A sneak peek at the 2012 Ritte Steeplechase Disc. Photo courtesy
by Josh Liberles
We first spied Ritte Van Vlaanderen’s new 2012 mixed-material Steeplechase model at Interbike this year, as the prototype was being prepped for Katheryn Curi Mattis’ CrossVegas race. Ritte’s all-stainless-steel model evolved this year into a striking blend of stainless steel and carbon, and the Steeplechase joins Ritte’s carbon Crossberg in the company’s cyclocross lineup.
A few months after Interbike, we got our hands on that very prototype bike to test out. I’ve been riding the Steeplechase for several weeks now, and am ready for a report. And just as I started wrapping up my review, Ritte unveiled its hydraulic disc brake equipped version of the Steeplechase (courtesy of TRP’s Parabox hyrdaulic brake adaptor, which translates mechanical brake levers into hydraulic lines, Reviewed in Issue 14), and we got a sneak peek of that to share as well, complete with a newly released Enve carbon cyclocross disc fork.
The carbon bars and stem helped keep the rig light. ©Cyclocross Magazine
If Curi Mattis’ performance her very first time on the bike was any indication (she went from a fourth-row start to 10th place in a very competitive field in Vegas
, her third-ever ’cross race!), then I was in for a treat. Granted, the 2005 road race national champ’s own abilities may have had something to do with that too.

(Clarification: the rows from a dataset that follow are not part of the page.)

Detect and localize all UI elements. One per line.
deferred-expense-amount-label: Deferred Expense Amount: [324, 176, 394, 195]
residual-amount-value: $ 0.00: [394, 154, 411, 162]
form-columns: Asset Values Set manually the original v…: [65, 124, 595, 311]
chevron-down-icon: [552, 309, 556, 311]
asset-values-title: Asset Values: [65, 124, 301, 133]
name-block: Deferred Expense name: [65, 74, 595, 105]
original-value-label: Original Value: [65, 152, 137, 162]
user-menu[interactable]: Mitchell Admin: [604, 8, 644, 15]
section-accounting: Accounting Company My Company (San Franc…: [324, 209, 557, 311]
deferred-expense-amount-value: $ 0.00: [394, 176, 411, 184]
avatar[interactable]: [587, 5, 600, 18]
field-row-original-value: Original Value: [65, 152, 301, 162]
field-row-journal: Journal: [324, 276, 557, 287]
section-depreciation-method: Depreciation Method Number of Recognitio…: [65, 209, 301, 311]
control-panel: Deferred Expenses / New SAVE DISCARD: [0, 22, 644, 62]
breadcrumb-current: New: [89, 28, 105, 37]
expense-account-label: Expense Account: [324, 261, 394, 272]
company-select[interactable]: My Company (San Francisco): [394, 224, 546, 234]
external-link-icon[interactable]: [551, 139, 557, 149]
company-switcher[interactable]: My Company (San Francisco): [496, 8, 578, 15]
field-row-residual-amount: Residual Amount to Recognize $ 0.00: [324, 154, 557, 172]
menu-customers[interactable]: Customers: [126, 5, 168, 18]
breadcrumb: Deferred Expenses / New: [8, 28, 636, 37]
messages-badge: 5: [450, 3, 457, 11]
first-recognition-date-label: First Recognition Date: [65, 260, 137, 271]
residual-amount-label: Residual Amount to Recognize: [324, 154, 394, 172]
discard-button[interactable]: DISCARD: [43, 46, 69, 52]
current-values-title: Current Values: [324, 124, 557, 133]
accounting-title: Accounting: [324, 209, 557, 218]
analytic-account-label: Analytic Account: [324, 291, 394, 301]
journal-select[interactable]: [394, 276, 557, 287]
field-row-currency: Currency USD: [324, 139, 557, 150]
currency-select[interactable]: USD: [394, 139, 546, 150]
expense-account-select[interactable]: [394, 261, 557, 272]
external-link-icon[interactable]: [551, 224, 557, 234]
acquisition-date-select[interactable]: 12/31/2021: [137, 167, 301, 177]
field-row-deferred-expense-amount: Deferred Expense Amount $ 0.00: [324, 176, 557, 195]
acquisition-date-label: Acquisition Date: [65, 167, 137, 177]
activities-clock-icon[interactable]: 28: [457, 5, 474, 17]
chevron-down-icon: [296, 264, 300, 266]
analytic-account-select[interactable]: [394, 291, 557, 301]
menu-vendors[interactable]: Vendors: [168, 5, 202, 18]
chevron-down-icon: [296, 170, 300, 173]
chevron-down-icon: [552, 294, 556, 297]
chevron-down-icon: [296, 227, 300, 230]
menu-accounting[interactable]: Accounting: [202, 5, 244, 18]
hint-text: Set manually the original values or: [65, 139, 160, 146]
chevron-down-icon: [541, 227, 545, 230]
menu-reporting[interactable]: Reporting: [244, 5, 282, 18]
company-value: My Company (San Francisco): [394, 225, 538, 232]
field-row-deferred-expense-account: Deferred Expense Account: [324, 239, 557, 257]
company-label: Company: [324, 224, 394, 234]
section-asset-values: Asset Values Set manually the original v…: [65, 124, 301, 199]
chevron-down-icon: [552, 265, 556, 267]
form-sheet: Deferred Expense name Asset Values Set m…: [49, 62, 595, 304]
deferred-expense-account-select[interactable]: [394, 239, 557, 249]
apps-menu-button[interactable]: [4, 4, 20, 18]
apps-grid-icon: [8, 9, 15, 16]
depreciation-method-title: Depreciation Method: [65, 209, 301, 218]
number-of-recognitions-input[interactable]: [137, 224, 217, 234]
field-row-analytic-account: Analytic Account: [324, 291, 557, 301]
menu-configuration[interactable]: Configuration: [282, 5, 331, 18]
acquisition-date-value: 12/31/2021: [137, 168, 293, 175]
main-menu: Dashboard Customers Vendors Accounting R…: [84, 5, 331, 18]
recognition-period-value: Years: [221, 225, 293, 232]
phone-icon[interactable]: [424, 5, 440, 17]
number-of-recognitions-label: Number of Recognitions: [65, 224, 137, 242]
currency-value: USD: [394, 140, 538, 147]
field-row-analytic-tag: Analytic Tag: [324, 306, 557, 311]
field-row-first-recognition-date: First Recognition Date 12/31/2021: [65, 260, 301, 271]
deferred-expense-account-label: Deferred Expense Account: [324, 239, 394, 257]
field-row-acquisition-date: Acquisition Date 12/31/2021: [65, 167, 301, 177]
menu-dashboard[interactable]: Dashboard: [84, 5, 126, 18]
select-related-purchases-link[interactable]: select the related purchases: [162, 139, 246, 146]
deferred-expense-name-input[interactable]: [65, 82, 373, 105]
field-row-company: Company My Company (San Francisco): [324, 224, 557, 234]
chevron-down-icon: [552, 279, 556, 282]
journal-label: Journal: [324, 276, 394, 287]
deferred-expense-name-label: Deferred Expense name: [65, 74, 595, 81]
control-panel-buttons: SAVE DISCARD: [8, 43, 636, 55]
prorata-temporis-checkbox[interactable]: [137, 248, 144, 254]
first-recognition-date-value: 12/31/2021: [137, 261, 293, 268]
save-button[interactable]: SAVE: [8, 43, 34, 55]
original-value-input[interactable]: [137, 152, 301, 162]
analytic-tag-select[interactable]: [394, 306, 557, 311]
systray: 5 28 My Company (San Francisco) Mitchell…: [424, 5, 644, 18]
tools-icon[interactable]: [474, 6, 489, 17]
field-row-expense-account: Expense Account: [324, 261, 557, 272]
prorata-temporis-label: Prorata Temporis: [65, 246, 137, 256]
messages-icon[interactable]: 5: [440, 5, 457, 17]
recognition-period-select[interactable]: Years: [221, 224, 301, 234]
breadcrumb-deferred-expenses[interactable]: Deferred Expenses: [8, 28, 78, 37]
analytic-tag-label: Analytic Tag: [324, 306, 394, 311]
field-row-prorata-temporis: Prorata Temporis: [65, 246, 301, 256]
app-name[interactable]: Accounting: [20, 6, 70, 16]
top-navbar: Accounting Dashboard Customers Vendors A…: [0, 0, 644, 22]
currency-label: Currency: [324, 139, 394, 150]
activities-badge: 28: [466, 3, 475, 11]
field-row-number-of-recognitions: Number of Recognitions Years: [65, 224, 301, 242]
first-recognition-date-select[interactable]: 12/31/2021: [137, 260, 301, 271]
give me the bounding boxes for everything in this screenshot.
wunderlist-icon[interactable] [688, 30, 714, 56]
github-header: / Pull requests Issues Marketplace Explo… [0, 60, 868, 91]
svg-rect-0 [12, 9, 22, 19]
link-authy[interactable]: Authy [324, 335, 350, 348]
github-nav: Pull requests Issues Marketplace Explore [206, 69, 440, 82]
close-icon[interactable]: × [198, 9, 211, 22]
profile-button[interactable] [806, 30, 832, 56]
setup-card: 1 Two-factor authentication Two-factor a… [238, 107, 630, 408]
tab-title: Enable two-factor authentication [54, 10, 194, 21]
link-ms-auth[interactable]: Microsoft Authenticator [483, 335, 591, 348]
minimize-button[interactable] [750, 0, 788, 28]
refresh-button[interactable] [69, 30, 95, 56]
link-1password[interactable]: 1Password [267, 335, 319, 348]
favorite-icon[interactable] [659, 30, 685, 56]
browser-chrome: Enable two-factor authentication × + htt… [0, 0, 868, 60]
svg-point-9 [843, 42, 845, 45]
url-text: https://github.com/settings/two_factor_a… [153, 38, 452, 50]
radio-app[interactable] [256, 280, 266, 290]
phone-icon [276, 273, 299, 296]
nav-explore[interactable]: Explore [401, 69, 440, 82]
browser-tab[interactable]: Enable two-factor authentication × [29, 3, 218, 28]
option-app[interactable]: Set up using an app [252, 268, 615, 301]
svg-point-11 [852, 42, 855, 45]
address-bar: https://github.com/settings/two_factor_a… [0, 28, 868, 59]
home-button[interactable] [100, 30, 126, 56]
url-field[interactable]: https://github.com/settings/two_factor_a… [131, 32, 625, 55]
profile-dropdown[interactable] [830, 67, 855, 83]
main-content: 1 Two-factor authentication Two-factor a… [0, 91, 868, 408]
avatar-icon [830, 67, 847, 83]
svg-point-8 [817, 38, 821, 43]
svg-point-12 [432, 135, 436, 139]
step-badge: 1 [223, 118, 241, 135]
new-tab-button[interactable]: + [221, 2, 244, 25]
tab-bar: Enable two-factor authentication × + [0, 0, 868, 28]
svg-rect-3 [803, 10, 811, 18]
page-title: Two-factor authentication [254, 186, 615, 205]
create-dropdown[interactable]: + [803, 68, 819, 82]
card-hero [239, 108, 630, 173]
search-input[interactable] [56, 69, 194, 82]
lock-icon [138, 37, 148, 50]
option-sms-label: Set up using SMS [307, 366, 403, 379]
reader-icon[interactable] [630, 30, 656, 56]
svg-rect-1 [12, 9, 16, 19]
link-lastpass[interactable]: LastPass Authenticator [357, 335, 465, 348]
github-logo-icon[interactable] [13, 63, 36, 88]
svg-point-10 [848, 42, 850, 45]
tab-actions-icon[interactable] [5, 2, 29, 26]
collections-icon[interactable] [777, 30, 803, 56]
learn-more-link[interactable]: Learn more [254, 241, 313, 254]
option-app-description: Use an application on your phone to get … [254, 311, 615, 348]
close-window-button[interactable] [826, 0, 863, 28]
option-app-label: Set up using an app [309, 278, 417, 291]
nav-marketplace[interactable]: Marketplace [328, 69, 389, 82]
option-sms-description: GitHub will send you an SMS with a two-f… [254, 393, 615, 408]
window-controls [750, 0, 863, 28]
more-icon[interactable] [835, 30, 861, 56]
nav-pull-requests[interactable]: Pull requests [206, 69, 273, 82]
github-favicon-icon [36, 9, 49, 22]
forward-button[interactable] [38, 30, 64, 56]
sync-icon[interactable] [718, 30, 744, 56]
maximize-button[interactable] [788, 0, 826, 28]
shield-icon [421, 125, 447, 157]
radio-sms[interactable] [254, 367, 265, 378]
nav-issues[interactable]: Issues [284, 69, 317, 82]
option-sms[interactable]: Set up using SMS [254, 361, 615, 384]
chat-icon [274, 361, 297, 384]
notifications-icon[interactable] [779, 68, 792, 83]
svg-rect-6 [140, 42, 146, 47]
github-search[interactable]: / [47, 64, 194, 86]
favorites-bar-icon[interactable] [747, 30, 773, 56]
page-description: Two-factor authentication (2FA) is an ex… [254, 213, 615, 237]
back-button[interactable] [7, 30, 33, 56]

I have to admit that, while visually striking, I was skeptical of the need to mix materials. There are great steel and aluminum frames out there, but most manufacturers are choosing carbon for their flagship models.
Spencer Canon, owner of Ritte, explained the frame’s beginnings to me. “First, we started playing around with stainless steel builds, and with using oversized tubing,” says Canon. “Using oversized tubes made it plenty stiff, and we were blown away that we could equal an all-carbon frame on performance and almost on weight, but we could add beauty, custom options, the steel feel and make it locally in the US.
Enve carbon seat and top tubes join the stainless steel seat stays. ©Cyclocross Magazine
“I got the idea that a stainless steel rear end with carbon top and down tubes would be a brilliant combo. The carbon qualities contribute to the stiffness and handle the road vibrations, but by isolating the rear triangle and making that stainless steel, we focus all of the lively feel of that material there.”
Not one to rest on his laurels, Canon quickly started thinking about how to improve the Steeplechase. A tapered head tube (and accompanying fork) was one change he mentioned pursuing when we spoke at Interbike (although I have to say, the standard 1-1/8″ fork and head tube didn’t leave me wanting more stiffness). Incorporating disc brakes soon followed, and led to his current prototype, which is bound for his dealer in Belgium as a display model. And Canon’s already looking for ways to improve that barely-assembled bike. “We’ve been on a mission to explore every innovation we could think of using the stainless steel/carbon combo. The frames we’ve started building are every bit as competitive as an all-carbon frame but with much better feel and liveliness,” says Canon. “When Enve told us about their upcoming carbon disc fork, we saw it as a great excuse to push the frame engineering further and went to work designing a stainless three-piece tapered head tube. We could only get our hands on two of Enve’s disc forks, and this is our first attempt to build a frame around one. We won’t build another one exactly like it since I’m not stoked about the weight, and we want to find a lighter way construct the head tube.”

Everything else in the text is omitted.